* _TASK ITEM_: Your whole answer should be the number of lines in the material below that include the word "medical".

* _SOURCE MATERIAL_:
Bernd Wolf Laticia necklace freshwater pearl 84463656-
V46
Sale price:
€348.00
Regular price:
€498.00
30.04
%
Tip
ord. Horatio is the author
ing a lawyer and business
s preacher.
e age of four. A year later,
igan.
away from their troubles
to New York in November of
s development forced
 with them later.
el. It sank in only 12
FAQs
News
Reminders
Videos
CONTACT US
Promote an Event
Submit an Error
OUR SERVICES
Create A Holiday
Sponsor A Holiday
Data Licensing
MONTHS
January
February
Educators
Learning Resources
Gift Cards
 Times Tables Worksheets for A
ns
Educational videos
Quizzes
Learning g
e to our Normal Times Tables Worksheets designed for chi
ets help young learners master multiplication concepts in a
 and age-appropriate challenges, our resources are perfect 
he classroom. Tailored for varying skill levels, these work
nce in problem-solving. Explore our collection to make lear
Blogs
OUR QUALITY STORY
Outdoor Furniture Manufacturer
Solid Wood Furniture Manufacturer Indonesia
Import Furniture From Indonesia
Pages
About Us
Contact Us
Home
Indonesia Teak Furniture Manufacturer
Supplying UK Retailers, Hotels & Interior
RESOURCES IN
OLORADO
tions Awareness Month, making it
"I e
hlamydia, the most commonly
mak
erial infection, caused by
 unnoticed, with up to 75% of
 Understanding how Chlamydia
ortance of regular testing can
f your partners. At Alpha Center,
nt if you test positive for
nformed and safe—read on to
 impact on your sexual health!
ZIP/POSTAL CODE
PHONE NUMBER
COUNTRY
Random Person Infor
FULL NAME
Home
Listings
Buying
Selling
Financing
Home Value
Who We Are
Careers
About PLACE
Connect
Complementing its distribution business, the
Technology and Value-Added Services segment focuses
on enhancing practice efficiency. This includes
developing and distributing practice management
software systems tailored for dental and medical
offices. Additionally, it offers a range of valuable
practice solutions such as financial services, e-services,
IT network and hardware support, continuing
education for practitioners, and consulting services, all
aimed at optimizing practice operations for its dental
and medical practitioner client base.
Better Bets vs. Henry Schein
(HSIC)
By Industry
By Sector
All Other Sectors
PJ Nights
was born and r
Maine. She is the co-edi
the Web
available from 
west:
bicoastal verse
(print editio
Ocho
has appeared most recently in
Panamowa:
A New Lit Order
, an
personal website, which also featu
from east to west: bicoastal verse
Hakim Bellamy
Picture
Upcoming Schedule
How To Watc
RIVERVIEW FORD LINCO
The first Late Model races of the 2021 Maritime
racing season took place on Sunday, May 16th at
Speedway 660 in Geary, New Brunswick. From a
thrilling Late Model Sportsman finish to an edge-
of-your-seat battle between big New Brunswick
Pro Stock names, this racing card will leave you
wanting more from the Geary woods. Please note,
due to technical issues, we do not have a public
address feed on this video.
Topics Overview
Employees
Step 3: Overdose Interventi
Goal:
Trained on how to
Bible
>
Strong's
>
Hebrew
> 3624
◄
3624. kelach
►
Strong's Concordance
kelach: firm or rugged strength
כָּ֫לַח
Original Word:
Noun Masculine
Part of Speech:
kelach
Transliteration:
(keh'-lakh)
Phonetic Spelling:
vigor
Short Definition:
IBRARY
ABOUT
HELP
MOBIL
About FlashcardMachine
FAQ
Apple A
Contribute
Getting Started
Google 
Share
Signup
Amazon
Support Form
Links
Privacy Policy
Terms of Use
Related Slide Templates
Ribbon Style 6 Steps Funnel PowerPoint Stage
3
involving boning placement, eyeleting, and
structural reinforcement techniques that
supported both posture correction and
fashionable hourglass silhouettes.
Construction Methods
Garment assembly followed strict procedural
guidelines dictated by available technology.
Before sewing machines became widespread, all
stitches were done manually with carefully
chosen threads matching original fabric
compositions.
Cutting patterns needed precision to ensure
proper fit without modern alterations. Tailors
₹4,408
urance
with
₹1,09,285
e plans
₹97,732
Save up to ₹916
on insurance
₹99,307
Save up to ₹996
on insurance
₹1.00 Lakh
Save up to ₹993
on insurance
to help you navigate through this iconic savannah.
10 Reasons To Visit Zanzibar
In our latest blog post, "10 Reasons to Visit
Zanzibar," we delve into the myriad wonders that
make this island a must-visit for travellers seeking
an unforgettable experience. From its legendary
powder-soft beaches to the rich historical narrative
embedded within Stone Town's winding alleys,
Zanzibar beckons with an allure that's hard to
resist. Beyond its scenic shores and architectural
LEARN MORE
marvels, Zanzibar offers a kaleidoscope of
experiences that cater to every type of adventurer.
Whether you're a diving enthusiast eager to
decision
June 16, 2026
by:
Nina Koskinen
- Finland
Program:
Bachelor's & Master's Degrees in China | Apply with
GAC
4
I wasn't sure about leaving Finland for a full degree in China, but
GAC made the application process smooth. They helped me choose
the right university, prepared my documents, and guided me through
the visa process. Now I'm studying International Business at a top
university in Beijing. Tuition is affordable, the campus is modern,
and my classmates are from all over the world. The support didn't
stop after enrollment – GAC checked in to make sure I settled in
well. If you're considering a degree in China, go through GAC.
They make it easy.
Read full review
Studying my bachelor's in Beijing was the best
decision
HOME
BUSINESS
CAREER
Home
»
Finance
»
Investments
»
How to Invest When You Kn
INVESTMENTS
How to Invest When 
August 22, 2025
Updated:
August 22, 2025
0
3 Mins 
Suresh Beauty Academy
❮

* _SOLUTION_: 2